Les occidentaux ont cru, d'une certaine manière à leur victoire totale après l’effondrement du bloc soviétique. L'idéologie néo-conservatrice américaine qui voulait par tous les moyens imposer une démocratisation forcée du reste du monde, a conduit la politique internationale dans une impasse avec l'administration Bush. Reprenant le terme de philosophie grecque d'hubris (démesure de l'homme non conscient de ses limites) pour qualifier la politique des Etats-Unis, les auteurs dressent un tableau sobre et modéré mais sans concession de la période 1989-2008 dont l'après 11 septembre sera le tournant décisif en donnant aux ‘’faucons’’ une légitimité totale pour mener à bien leur guerre idéologique. A partir de cette analyse qui égratigne l'ensemble des acteurs de la période, droite et gauche compris, les auteurs proposent ce que j'appellerai un style comportemental. En repoussant la naïveté de ceux qui croient au rôle grandiloquent de l'ONU comme en refusant le cynisme des va-t-en guerres, ils prônent un réalisme de l’action au sens le plus noble. S'adressant aux occidentaux ils proposent de ne jamais céder sur les valeurs tout en continuant inlassablement à défendre leurs intérêts et en privilégiant le dialogue entre des Etats dont ils souhaitent, avec juste raison, la réhabilitation.

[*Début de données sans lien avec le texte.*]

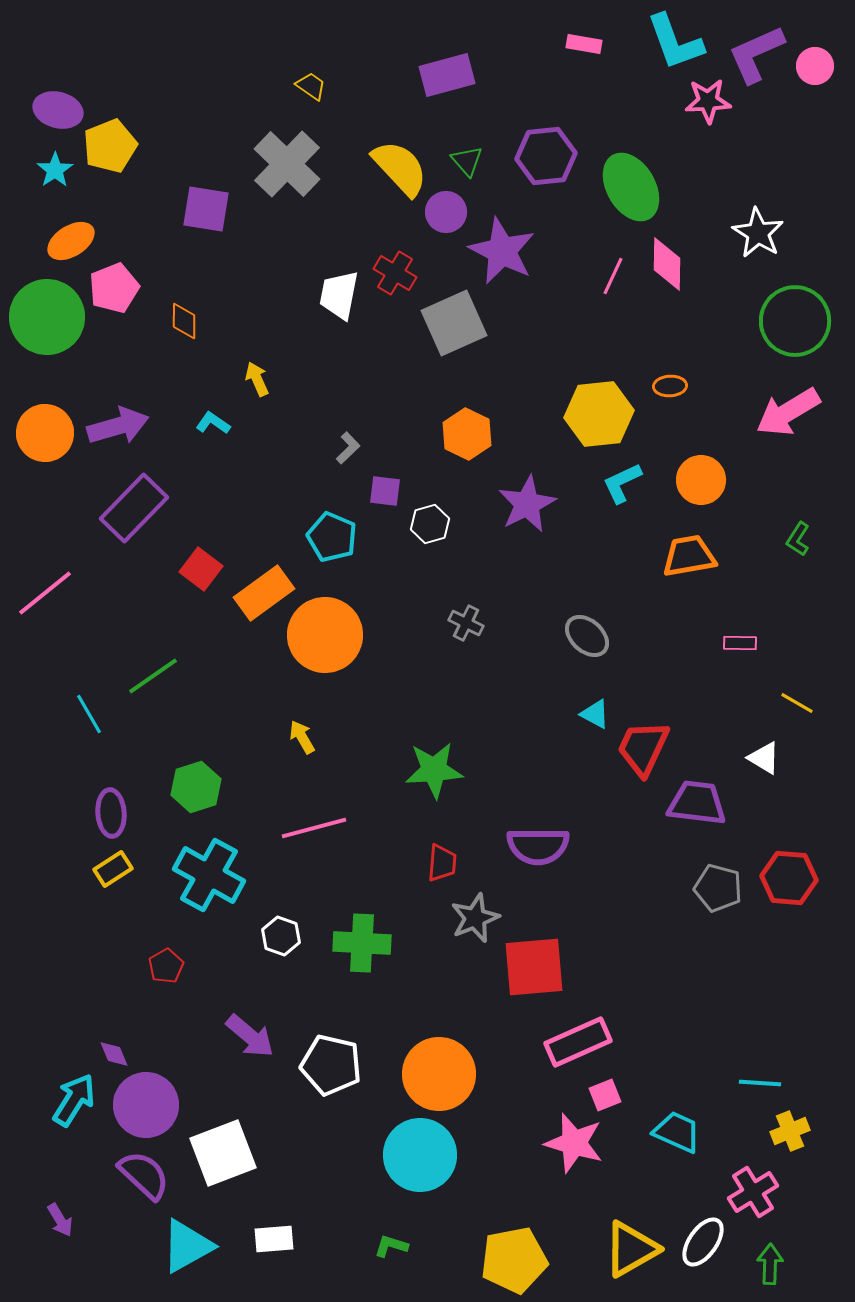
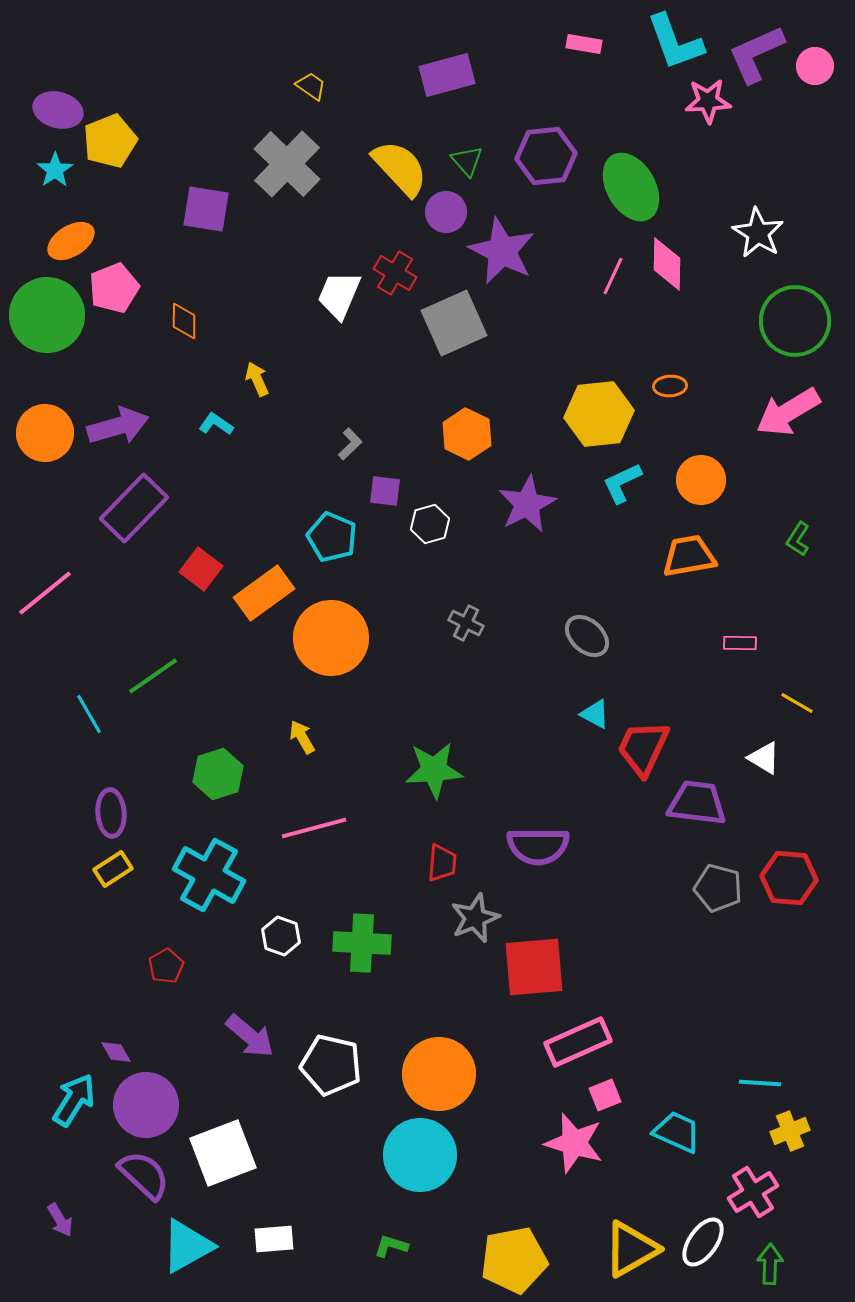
yellow pentagon at (110, 146): moved 5 px up
white trapezoid at (339, 295): rotated 12 degrees clockwise
green circle at (47, 317): moved 2 px up
cyan L-shape at (213, 423): moved 3 px right, 1 px down
gray L-shape at (348, 448): moved 2 px right, 4 px up
orange circle at (325, 635): moved 6 px right, 3 px down
green hexagon at (196, 787): moved 22 px right, 13 px up
purple diamond at (114, 1054): moved 2 px right, 2 px up; rotated 8 degrees counterclockwise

Le reproche que je ferais est peut-être qu'Hubert Védrine, reste prudemment sur une description de son action assez neutre, dont témoigne son point de vue sur le traité constitutionnel. Le style très diplomate (au PS « il y a beaucoup de talents ») m’a parfois fait sourire. On aurait aimé connaître le fond de sa pensée. Et d’autre part les quelques lignes sur les inquiétants déficits publics comme sur un appel entre les lignes, pour les prochaines élections, à un rapprochement au-delà de la gauche (vers où ?) m’a semblé trop court pour être vraiment crédible. Je suis en plus en désaccord sur ces points dont la démonstration me semble partiellement fausse, et surtout, inadaptée à l’esprit du livre.
Pour conclure je reprendrai en deux phrases synthétiques ce qui me semble être tout particulièrement les idées générales du livre. La diplomatie a été inventée non pour se congratuler, mais pour parler, si l'intérêt le commande, à des adversaires déterminés dont on rejette les valeurs ou les ambitions, mais qu'on ne peut faire disparaître.... Et l'intérêt des occidentaux est donc de se mettre d'accord sur une politique réaliste, claire, durable, adaptée à chaque pays émergents et je rajouterai, au reste du monde. Depuis la sortie et la ré-édition de ce livre Barak Obama a été élu président des Etats-Unis. A elle seule cette promesse d'avenir est un socle.